*What the task asks:* Scan the records for the string "image" and copy every line that holds it.
#### Dataset ####
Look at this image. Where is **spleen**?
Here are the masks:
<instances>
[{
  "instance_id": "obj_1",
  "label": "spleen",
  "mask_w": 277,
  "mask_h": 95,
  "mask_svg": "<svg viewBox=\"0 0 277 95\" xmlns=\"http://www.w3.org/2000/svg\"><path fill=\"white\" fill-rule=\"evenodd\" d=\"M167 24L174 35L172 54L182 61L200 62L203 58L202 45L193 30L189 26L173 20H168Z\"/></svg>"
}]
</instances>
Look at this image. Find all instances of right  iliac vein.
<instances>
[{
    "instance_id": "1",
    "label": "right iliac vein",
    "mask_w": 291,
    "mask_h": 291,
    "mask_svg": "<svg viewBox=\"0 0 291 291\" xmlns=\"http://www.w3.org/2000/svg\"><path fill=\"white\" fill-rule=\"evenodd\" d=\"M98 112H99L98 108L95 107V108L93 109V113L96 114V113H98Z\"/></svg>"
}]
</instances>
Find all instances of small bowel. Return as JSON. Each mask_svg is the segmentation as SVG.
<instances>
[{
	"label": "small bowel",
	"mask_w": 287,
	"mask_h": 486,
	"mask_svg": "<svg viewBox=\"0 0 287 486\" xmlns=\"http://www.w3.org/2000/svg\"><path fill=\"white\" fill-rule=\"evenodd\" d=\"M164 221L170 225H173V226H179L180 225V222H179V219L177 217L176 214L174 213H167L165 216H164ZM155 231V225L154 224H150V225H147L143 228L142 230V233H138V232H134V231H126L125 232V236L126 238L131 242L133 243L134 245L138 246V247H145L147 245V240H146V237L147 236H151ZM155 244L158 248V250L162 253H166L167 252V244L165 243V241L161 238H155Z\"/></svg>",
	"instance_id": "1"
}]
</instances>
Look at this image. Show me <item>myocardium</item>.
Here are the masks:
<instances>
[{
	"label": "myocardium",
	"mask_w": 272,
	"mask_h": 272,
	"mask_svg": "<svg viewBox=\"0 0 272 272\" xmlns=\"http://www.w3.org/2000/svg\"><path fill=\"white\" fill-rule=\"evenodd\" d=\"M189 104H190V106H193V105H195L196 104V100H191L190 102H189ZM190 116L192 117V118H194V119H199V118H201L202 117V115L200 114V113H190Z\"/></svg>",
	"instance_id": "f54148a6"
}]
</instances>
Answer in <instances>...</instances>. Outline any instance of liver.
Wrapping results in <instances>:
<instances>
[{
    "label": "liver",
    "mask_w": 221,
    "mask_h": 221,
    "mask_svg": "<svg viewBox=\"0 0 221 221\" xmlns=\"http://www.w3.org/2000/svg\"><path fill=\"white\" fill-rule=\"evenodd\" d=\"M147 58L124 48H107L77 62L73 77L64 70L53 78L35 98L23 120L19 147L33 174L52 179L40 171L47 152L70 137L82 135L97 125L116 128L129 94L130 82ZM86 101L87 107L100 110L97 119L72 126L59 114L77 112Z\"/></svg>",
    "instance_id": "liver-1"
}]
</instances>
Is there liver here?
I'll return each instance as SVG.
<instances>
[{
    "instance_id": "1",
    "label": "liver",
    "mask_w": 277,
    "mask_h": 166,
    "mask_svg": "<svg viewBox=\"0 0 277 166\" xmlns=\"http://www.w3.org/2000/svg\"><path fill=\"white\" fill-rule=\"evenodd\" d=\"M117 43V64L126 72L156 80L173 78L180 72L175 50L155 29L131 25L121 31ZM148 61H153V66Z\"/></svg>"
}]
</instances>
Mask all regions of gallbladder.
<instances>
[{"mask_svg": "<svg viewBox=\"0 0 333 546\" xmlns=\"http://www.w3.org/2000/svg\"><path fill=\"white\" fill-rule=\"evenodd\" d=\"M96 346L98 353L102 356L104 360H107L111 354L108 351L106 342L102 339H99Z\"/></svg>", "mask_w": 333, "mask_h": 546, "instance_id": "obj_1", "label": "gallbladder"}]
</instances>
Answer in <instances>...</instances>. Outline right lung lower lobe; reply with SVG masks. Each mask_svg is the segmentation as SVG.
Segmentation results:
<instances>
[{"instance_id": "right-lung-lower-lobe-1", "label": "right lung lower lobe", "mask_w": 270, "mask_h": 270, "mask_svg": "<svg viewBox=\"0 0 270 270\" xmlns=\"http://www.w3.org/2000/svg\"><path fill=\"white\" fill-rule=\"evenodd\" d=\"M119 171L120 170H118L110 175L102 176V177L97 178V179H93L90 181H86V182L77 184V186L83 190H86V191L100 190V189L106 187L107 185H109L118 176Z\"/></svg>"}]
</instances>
####
*Response to the task:*
Look at this image. Where is **spleen**?
Look at this image. Find all instances of right  iliac vein.
Look at this image. Show me <item>myocardium</item>.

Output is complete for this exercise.